I actually was fasting from most of the 5 things from which the rabbis tell us to abstain (I did shower many times, since the hot water gave me small respite from the headaches).

I was not thinking of God. Nor was I praying, unless you count “please, God, let me not throw up again” or “please, God, let me make it the next hour until I can take more pain meds.”

When, after a full three days on the antibiotics, I woke up on Rosh Hashanah day (Monday), with only the slightest trace of a headache, I certainly did say a prayer of thanksgiving. (Though if I’m honest with myself, I’m not sure if I was praying to God or to Alexander Fleming and his miraculous discovery.) The timing of the whole experience made me very curious to see more about what the rabbis have to say about this fast that I—and millions of other Jewish people—am about to undertake. (Though I will not execute a full fast, as I will definitely be ingesting enough food and water to consume at least three capsules of amoxicillin on Wednesday.)

In Leviticus, (JPS translation), we read:

The Lord spoke to Moses saying: Mark, the tenth day of this seventh month is the Day of Atonement. It shall be a sacred occasion for you: you shall practice self-denial…” (23:26).

The root of the word the JPS translators render “self” (in “self-denial”) is nefesh, a word often translated as “soul,” but may more accurately be translated as “ego” or “person.” Though the JPS’s choice of “self” is certainly more poetic. What I find most interesting about the word choice—in both Hebrew and English—is that the Torah does not say “afflict your bodies” or some other construction that speaks mainly to the physical.

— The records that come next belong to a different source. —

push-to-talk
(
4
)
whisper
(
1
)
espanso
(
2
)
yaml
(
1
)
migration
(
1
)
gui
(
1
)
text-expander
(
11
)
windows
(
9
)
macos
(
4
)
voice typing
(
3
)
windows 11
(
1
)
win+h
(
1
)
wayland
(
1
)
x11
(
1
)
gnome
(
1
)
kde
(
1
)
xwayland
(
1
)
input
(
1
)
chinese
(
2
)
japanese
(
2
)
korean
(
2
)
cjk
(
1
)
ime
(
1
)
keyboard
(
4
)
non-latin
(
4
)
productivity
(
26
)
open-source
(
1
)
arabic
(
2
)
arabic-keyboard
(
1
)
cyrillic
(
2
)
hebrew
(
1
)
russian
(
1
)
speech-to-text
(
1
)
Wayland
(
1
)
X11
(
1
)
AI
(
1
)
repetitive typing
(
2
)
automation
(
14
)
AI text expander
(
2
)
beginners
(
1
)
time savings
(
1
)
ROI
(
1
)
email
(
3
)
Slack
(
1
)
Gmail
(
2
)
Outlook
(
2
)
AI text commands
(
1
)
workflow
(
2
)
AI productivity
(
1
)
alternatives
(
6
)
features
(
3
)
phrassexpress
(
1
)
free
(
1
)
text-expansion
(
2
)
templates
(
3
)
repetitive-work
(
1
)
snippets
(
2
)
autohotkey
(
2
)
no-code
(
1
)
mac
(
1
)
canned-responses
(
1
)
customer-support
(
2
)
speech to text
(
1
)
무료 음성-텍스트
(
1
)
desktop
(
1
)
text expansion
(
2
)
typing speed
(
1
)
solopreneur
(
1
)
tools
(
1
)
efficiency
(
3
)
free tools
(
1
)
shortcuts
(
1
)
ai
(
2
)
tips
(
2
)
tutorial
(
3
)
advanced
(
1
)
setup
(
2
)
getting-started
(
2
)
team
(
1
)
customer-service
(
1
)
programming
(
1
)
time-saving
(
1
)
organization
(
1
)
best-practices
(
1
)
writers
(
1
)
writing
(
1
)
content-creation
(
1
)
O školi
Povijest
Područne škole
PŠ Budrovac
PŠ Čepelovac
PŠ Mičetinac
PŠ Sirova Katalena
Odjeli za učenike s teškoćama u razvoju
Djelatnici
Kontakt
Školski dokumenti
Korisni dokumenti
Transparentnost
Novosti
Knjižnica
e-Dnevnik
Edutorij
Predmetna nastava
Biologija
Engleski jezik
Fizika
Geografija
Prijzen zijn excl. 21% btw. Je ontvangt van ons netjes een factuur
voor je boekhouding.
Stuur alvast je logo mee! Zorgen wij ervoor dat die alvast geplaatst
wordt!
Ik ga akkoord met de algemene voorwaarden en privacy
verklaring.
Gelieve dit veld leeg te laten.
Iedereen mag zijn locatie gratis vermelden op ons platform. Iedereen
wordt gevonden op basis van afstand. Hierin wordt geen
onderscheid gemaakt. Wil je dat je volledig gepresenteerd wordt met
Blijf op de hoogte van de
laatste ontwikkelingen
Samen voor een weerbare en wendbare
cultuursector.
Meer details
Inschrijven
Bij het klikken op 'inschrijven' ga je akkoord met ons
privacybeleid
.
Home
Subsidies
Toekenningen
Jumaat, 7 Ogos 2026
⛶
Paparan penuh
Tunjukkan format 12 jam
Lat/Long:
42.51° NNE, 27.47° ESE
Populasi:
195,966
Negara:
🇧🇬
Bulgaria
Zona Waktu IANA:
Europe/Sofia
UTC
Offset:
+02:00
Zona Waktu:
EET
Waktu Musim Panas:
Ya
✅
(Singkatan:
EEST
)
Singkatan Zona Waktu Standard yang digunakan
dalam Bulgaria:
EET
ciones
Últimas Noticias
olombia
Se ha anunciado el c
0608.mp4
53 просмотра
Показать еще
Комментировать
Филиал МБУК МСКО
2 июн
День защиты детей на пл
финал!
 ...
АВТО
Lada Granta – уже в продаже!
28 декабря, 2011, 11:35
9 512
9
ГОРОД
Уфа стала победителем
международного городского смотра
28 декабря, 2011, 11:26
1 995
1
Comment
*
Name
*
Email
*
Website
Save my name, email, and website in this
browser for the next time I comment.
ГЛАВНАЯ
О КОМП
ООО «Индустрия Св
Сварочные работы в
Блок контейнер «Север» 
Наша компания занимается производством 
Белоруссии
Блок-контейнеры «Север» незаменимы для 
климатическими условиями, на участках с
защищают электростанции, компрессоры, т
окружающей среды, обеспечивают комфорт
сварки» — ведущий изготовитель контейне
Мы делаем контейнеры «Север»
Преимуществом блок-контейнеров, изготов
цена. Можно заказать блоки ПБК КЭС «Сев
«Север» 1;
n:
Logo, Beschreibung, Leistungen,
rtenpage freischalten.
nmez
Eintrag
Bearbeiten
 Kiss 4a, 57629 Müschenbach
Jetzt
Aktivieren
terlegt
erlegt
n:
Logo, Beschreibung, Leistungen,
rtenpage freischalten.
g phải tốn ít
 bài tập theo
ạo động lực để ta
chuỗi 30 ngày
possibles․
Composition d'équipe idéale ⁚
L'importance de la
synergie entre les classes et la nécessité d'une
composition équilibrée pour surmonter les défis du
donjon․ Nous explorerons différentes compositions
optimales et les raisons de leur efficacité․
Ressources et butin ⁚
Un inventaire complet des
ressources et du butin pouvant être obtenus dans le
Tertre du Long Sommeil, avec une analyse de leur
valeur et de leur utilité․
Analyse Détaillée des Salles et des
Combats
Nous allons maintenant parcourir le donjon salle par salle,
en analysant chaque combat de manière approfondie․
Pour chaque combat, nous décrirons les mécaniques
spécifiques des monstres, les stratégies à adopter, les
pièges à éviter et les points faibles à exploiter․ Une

My tick-borne affliction of the body was not one that I chose, and so it did not allow the sublimation of my ego/person/self in place of the greater good that is my community and the divine.

On Yom Kippur itself, from bemas the world over, Jewish people will hear words that will speak to this truth. The Leviticus portion I excerpted above will be followed by a reading from Isaiah (57:14 – 58:16) in which the prophet angrily tells the community that a fast that consists of an empty belly is not enough. In God’s voice he asks, “Is such the fast I desire, / A day for men to starve their bodies?” (58:5).

The prophet goes on to answer his own question:

No, this is the fast I desire:

To unlock the fetters of wickedness,

And untie the cords of the yoke

To let the oppressed go free;

To break off every yoke.

It is to share your bread with the hungry,

And to take the wretched poor into your home;

When you see the naked, to clothe him,

And not to ignore your own kin. (58:6 – 58:7)

The fast of Yom Kippur is not to just to withhold the bread from my belly, but to share it with the hungry. It is not just to afflict the self, but to repair the world. For how can we have compassion for the hungry if we always have a full belly? How can we recognize our own privileges—whether they be full bellies or pain-free mornings or any other host of comforts we take for granted—if we never take the time to acknowledge them?

Once again the ancient voices reach into the present—and, I hope, my future—and surprise me with their wisdom.

For all those who observe, this year I will not wish you an easy fast. Rather, I pray that we all achieve a meaningful fast. Shanah Tovah u’Metuchah, wishing you a good, and sweet, new year.